One other form of energy transfer CL involves the production of very weak luminescence by an excited state formed in a reaction of the analyte; the resulting emission intensity can be greatly enhanced by adding a luminescent energy acceptor (sensitizer) to the reaction medium. This alternative—of a lower analytical potential than PO-CL reactions—is useful in some cases as it enables some CL analytical determinations that are inaccessible via PO-CL reactions. Such is the case with the CL determination of low-molecular-mass aliphatic tertiary amines using the CAR technique. In fact, these amines are not fluorescent, and also impossible to derivatize to fluorophore with fluorescent probes owing to the lack of an appropriate structure. However, if tertiary aliphatic amines are reacted with sodium hypochlorite in an alkaline medium containing fluorescein as sensitizer, the CL signal is significantly enhanced. Using this reaction, a simple CAR method was developed for the CL determination of these species [39]. A 0.9-M sodium hypochlorite solution was added from the autoburette at 10 mL/min to the reaction vessel containing the analyte and the other reaction ingredients (borate buffer

and fluorescein as sensitizer). The CL signal was measured by using a laboratoryassembled detector housing (black box). The method thus developed allows the determination of trimethylamine over a wide linear range (10–2500 nmol) with good precision (relative standard deviation, RSD, 2.6%), and compares favorably with recent alternatives to the determination of this amine in fish tissue. Primary and secondary amines such as methyland ethylamine can be indirectly determined at the µmol level by their inhibitory effect on the CL determination of trimethylamine.

PO-CL detection has two major advantages over classical spectrofluorimetry, specifically: (1) improved selectivity resulting from the fact that not all fluorophores are equally efficient as energy acceptors and (2) enhanced detection arising from suppression of source instability and source scatter in fluorescence detection. However, the background CL observed in these reactions in the absence of fluorophore is a serious analytical drawback [40–42]. This background emission has been ascribed to the presence of reaction intermediates, mainly phenoxy radicals generated in the oxidation by hydrogen peroxide of phenolate anion produced during the formation of the excited intermediate [42]. Specifically, the TCPO/hydrogen peroxide system gives a broad emission band centered at 450 nm, together with a weak emission band at 540 nm, both which are formed relatively slowly [41]. In addition, in excess hydrogen peroxide, only the intermediate peaks at 450 nm seem to prevail. Accordingly, background emission can be minimized by (a) keeping the hydrogen peroxide in excess and (b) recording the CL intensity immediately after mixing to avoid the presence of these intermediates, which emit light at 450 nm and are formed relatively slowly. The continuous-addition-of-reagent technique meets these requirements since the aryl oxalate is added from an autoburette over a reaction vessel containing excess hydrogen peroxide and the analyte, and the CL signal is recorded as soon as it is produced, using an integrated mixing/detection system. With kinetic methodology, this takes only about 1 s. Background emission is thus avoided and the signal-to-noise ratio is increased, which ultimately leads to a lower detection limit for the analyte.

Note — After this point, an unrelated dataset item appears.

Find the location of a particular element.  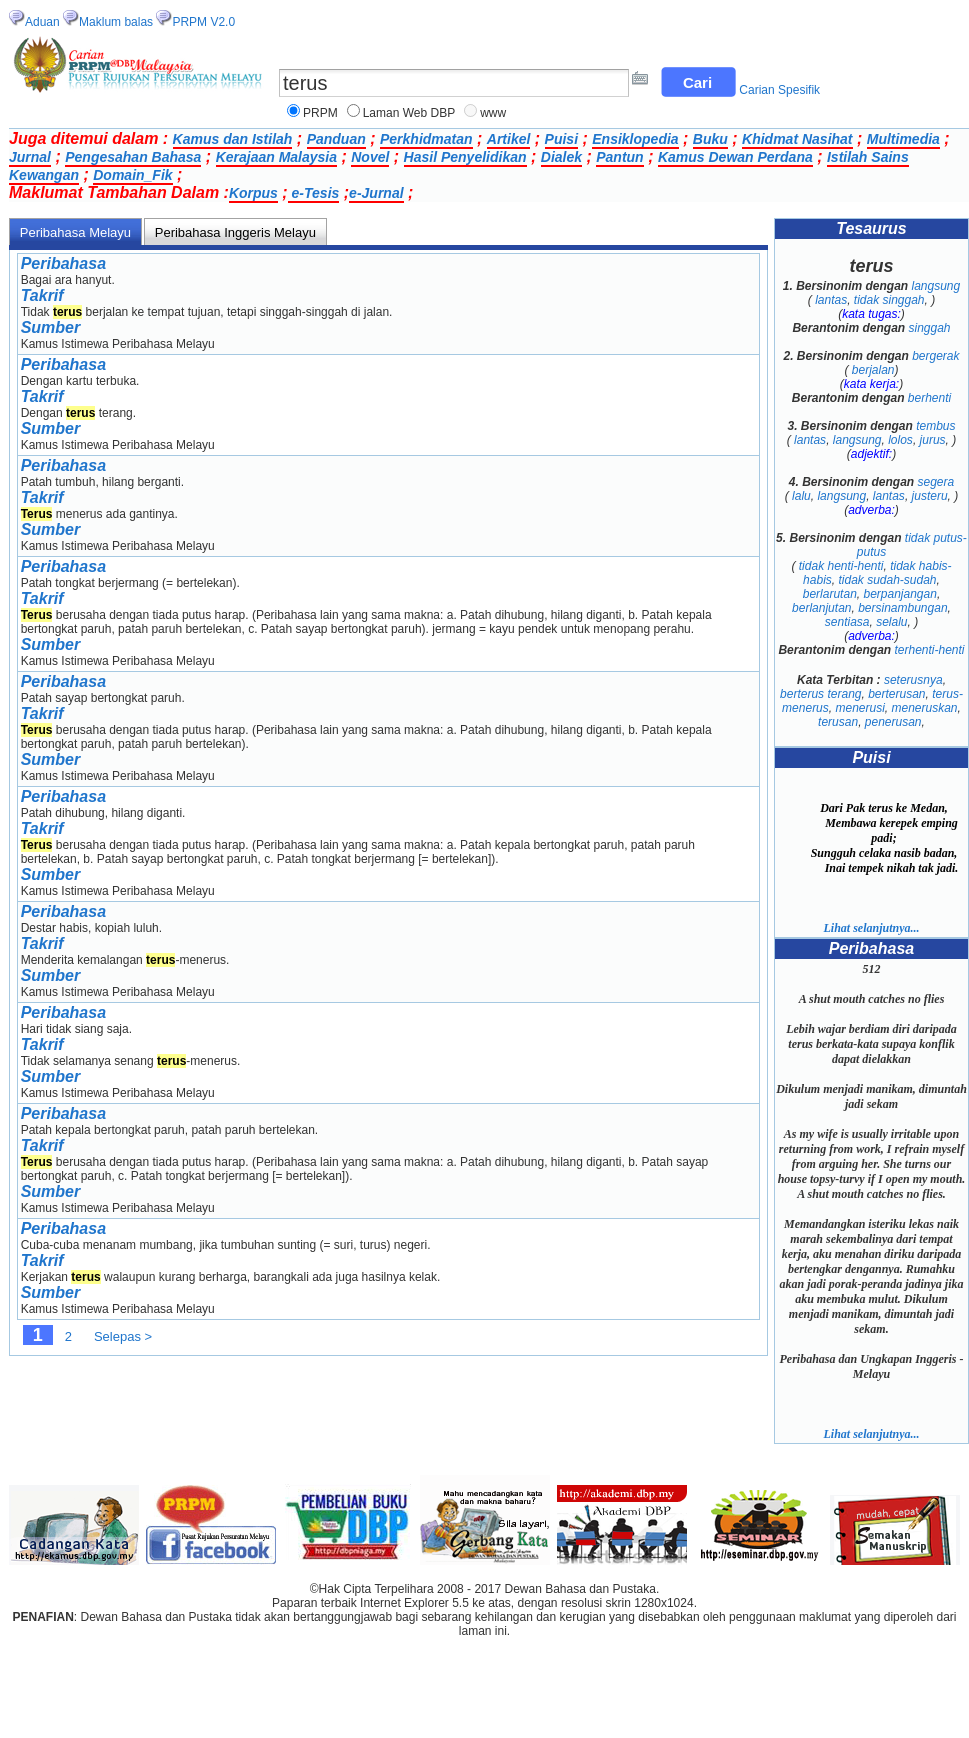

Table 4 illustrates the use of the CAR technique to develop CL kineticbased determinations for various analytes in different fields. As can be seen, the dynamic range, limit of detection, precision, and throughput ( 80–100 samples/ h) are all quite good. All determinations are based on the use of the TCPO/ hydrogen peroxide system; by exception, that for β-carboline alkaloids uses TCPO and DNPO. A comparison of the analytical figures of merit for these alkaloids reveals that DNPO results in better sensitivity and lower detection limits. However, it also leads to poorer precision as a result of its extremely fast reactions with the analytes. Finally, psychotropic indole derivatives with a chemical structure derived from tryptamines have also been determined, at very low concentrations, by CAR-CLS albeit following derivatization with dansyl chloride.